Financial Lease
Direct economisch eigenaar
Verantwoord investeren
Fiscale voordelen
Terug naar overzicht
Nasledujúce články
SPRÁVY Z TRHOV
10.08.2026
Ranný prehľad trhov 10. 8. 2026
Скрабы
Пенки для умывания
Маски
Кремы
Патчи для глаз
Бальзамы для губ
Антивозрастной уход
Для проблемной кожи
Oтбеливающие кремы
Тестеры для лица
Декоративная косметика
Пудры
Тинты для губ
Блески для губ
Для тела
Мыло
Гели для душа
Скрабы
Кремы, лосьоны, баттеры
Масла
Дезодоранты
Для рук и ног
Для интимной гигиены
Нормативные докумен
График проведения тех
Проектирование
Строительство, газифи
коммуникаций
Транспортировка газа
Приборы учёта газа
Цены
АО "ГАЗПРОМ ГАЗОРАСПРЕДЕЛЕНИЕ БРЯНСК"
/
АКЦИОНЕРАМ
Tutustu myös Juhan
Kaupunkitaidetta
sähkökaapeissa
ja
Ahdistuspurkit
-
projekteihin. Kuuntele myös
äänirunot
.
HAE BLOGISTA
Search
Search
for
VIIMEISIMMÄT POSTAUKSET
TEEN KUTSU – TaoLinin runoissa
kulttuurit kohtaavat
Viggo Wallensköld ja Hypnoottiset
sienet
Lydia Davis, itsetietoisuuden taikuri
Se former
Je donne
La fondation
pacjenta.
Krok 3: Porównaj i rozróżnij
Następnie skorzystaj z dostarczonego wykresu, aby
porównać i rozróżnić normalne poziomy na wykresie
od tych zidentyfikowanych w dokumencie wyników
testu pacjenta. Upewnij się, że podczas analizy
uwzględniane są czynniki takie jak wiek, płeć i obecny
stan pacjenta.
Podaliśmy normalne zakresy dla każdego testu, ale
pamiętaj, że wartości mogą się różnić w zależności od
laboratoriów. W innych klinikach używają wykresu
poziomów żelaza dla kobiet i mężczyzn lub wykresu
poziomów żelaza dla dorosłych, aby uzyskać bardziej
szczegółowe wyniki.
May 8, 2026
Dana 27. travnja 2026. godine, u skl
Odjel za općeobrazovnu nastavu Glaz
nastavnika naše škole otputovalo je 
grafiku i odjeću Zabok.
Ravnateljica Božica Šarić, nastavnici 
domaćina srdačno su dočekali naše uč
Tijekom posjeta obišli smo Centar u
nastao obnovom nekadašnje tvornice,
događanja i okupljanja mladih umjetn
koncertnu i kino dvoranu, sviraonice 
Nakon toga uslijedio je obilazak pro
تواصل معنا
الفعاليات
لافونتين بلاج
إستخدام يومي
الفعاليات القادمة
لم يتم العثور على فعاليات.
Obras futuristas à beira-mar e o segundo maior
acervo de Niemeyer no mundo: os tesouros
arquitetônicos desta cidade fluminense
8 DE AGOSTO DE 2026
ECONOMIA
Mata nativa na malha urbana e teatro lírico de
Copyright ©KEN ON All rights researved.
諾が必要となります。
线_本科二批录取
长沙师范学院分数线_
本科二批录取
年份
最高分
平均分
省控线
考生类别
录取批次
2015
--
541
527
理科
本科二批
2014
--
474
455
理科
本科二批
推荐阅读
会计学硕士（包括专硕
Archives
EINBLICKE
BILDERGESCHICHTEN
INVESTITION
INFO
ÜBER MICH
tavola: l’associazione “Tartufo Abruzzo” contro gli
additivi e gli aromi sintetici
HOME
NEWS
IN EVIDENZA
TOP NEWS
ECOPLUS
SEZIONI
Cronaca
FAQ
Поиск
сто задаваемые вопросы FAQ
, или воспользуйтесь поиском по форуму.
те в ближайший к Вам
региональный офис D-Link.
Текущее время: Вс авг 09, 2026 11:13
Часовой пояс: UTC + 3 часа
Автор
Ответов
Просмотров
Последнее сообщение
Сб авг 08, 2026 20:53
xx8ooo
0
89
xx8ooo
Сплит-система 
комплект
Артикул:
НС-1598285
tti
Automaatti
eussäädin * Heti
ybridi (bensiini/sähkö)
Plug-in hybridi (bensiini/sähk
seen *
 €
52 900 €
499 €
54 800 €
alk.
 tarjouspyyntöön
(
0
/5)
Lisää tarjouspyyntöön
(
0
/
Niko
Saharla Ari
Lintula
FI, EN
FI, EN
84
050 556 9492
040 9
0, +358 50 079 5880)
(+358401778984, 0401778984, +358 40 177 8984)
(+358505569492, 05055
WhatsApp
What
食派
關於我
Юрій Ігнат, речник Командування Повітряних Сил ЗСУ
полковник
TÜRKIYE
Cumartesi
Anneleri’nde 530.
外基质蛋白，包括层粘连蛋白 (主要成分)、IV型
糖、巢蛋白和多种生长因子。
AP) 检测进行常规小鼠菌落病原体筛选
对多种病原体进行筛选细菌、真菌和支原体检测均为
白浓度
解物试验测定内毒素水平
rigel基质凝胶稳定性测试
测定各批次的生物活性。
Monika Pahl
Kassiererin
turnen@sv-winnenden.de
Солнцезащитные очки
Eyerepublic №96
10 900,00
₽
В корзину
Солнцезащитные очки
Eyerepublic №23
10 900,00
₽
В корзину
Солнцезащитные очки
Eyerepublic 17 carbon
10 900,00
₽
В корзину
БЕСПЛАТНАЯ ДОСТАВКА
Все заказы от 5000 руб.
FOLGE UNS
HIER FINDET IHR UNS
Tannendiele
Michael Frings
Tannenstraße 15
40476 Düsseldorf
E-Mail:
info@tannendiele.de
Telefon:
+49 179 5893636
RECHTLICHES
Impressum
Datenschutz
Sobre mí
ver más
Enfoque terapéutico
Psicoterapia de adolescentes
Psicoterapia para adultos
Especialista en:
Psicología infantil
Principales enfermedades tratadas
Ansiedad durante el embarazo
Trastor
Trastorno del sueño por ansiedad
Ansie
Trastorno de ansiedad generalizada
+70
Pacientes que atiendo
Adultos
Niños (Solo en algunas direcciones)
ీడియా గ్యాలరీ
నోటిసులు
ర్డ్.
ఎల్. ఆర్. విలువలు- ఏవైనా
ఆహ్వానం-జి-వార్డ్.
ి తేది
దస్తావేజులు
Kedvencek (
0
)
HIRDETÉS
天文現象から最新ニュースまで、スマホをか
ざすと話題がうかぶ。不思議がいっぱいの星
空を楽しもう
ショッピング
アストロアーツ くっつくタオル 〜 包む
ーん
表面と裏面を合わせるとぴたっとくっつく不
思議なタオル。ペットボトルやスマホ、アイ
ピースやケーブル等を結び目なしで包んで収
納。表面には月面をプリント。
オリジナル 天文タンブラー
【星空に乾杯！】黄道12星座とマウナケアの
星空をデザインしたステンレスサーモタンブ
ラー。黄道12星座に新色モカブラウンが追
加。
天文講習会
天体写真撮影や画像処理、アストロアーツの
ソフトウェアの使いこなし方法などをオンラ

* * * * * * * * *

Activity ▸
Output every entry again, exactly as given.

Result of this task ▸
Financial Lease
Direct economisch eigenaar
Verantwoord investeren
Fiscale voordelen
Terug naar overzicht
Nasledujúce články
SPRÁVY Z TRHOV
10.08.2026
Ranný prehľad trhov 10. 8. 2026
Скрабы
Пенки для умывания
Маски
Кремы
Патчи для глаз
Бальзамы для губ
Антивозрастной уход
Для проблемной кожи
Oтбеливающие кремы
Тестеры для лица
Декоративная косметика
Пудры
Тинты для губ
Блески для губ
Для тела
Мыло
Гели для душа
Скрабы
Кремы, лосьоны, баттеры
Масла
Дезодоранты
Для рук и ног
Для интимной гигиены
Нормативные докумен
График проведения тех
Проектирование
Строительство, газифи
коммуникаций
Транспортировка газа
Приборы учёта газа
Цены
АО "ГАЗПРОМ ГАЗОРАСПРЕДЕЛЕНИЕ БРЯНСК"
/
АКЦИОНЕРАМ
Tutustu myös Juhan
Kaupunkitaidetta
sähkökaapeissa
ja
Ahdistuspurkit
-
projekteihin. Kuuntele myös
äänirunot
.
HAE BLOGISTA
Search
Search
for
VIIMEISIMMÄT POSTAUKSET
TEEN KUTSU – TaoLinin runoissa
kulttuurit kohtaavat
Viggo Wallensköld ja Hypnoottiset
sienet
Lydia Davis, itsetietoisuuden taikuri
Se former
Je donne
La fondation
pacjenta.
Krok 3: Porównaj i rozróżnij
Następnie skorzystaj z dostarczonego wykresu, aby
porównać i rozróżnić normalne poziomy na wykresie
od tych zidentyfikowanych w dokumencie wyników
testu pacjenta. Upewnij się, że podczas analizy
uwzględniane są czynniki takie jak wiek, płeć i obecny
stan pacjenta.
Podaliśmy normalne zakresy dla każdego testu, ale
pamiętaj, że wartości mogą się różnić w zależności od
laboratoriów. W innych klinikach używają wykresu
poziomów żelaza dla kobiet i mężczyzn lub wykresu
poziomów żelaza dla dorosłych, aby uzyskać bardziej
szczegółowe wyniki.
May 8, 2026
Dana 27. travnja 2026. godine, u skl
Odjel za općeobrazovnu nastavu Glaz
nastavnika naše škole otputovalo je 
grafiku i odjeću Zabok.
Ravnateljica Božica Šarić, nastavnici 
domaćina srdačno su dočekali naše uč
Tijekom posjeta obišli smo Centar u
nastao obnovom nekadašnje tvornice,
događanja i okupljanja mladih umjetn
koncertnu i kino dvoranu, sviraonice 
Nakon toga uslijedio je obilazak pro
تواصل معنا
الفعاليات
لافونتين بلاج
إستخدام يومي
الفعاليات القادمة
لم يتم العثور على فعاليات.
Obras futuristas à beira-mar e o segundo maior
acervo de Niemeyer no mundo: os tesouros
arquitetônicos desta cidade fluminense
8 DE AGOSTO DE 2026
ECONOMIA
Mata nativa na malha urbana e teatro lírico de
Copyright ©KEN ON All rights researved.
諾が必要となります。
线_本科二批录取
长沙师范学院分数线_
本科二批录取
年份
最高分
平均分
省控线
考生类别
录取批次
2015
--
541
527
理科
本科二批
2014
--
474
455
理科
本科二批
推荐阅读
会计学硕士（包括专硕
Archives
EINBLICKE
BILDERGESCHICHTEN
INVESTITION
INFO
ÜBER MICH
tavola: l’associazione “Tartufo Abruzzo” contro gli
additivi e gli aromi sintetici
HOME
NEWS
IN EVIDENZA
TOP NEWS
ECOPLUS
SEZIONI
Cronaca
FAQ
Поиск
сто задаваемые вопросы FAQ
, или воспользуйтесь поиском по форуму.
те в ближайший к Вам
региональный офис D-Link.
Текущее время: Вс авг 09, 2026 11:13
Часовой пояс: UTC + 3 часа
Автор
Ответов
Просмотров
Последнее сообщение
Сб авг 08, 2026 20:53
xx8ooo
0
89
xx8ooo
Сплит-система 
комплект
Артикул:
НС-1598285
tti
Automaatti
eussäädin * Heti
ybridi (bensiini/sähkö)
Plug-in hybridi (bensiini/sähk
seen *
 €
52 900 €
499 €
54 800 €
alk.
 tarjouspyyntöön
(
0
/5)
Lisää tarjouspyyntöön
(
0
/
Niko
Saharla Ari
Lintula
FI, EN
FI, EN
84
050 556 9492
040 9
0, +358 50 079 5880)
(+358401778984, 0401778984, +358 40 177 8984)
(+358505569492, 05055
WhatsApp
What
食派
關於我
Юрій Ігнат, речник Командування Повітряних Сил ЗСУ
полковник
TÜRKIYE
Cumartesi
Anneleri’nde 530.
外基质蛋白，包括层粘连蛋白 (主要成分)、IV型
糖、巢蛋白和多种生长因子。
AP) 检测进行常规小鼠菌落病原体筛选
对多种病原体进行筛选细菌、真菌和支原体检测均为
白浓度
解物试验测定内毒素水平
rigel基质凝胶稳定性测试
测定各批次的生物活性。
Monika Pahl
Kassiererin
turnen@sv-winnenden.de
Солнцезащитные очки
Eyerepublic №96
10 900,00
₽
В корзину
Солнцезащитные очки
Eyerepublic №23
10 900,00
₽
В корзину
Солнцезащитные очки
Eyerepublic 17 carbon
10 900,00
₽
В корзину
БЕСПЛАТНАЯ ДОСТАВКА
Все заказы от 5000 руб.
FOLGE UNS
HIER FINDET IHR UNS
Tannendiele
Michael Frings
Tannenstraße 15
40476 Düsseldorf
E-Mail:
info@tannendiele.de
Telefon:
+49 179 5893636
RECHTLICHES
Impressum
Datenschutz
Sobre mí
ver más
Enfoque terapéutico
Psicoterapia de adolescentes
Psicoterapia para adultos
Especialista en:
Psicología infantil
Principales enfermedades tratadas
Ansiedad durante el embarazo
Trastor
Trastorno del sueño por ansiedad
Ansie
Trastorno de ansiedad generalizada
+70
Pacientes que atiendo
Adultos
Niños (Solo en algunas direcciones)
ీడియా గ్యాలరీ
నోటిసులు
ర్డ్.
ఎల్. ఆర్. విలువలు- ఏవైనా
ఆహ్వానం-జి-వార్డ్.
ి తేది
దస్తావేజులు
Kedvencek (
0
)
HIRDETÉS
天文現象から最新ニュースまで、スマホをか
ざすと話題がうかぶ。不思議がいっぱいの星
空を楽しもう
ショッピング
アストロアーツ くっつくタオル 〜 包む
ーん
表面と裏面を合わせるとぴたっとくっつく不
思議なタオル。ペットボトルやスマホ、アイ
ピースやケーブル等を結び目なしで包んで収
納。表面には月面をプリント。
オリジナル 天文タンブラー
【星空に乾杯！】黄道12星座とマウナケアの
星空をデザインしたステンレスサーモタンブ
ラー。黄道12星座に新色モカブラウンが追
加。
天文講習会
天体写真撮影や画像処理、アストロアーツの
ソフトウェアの使いこなし方法などをオンラ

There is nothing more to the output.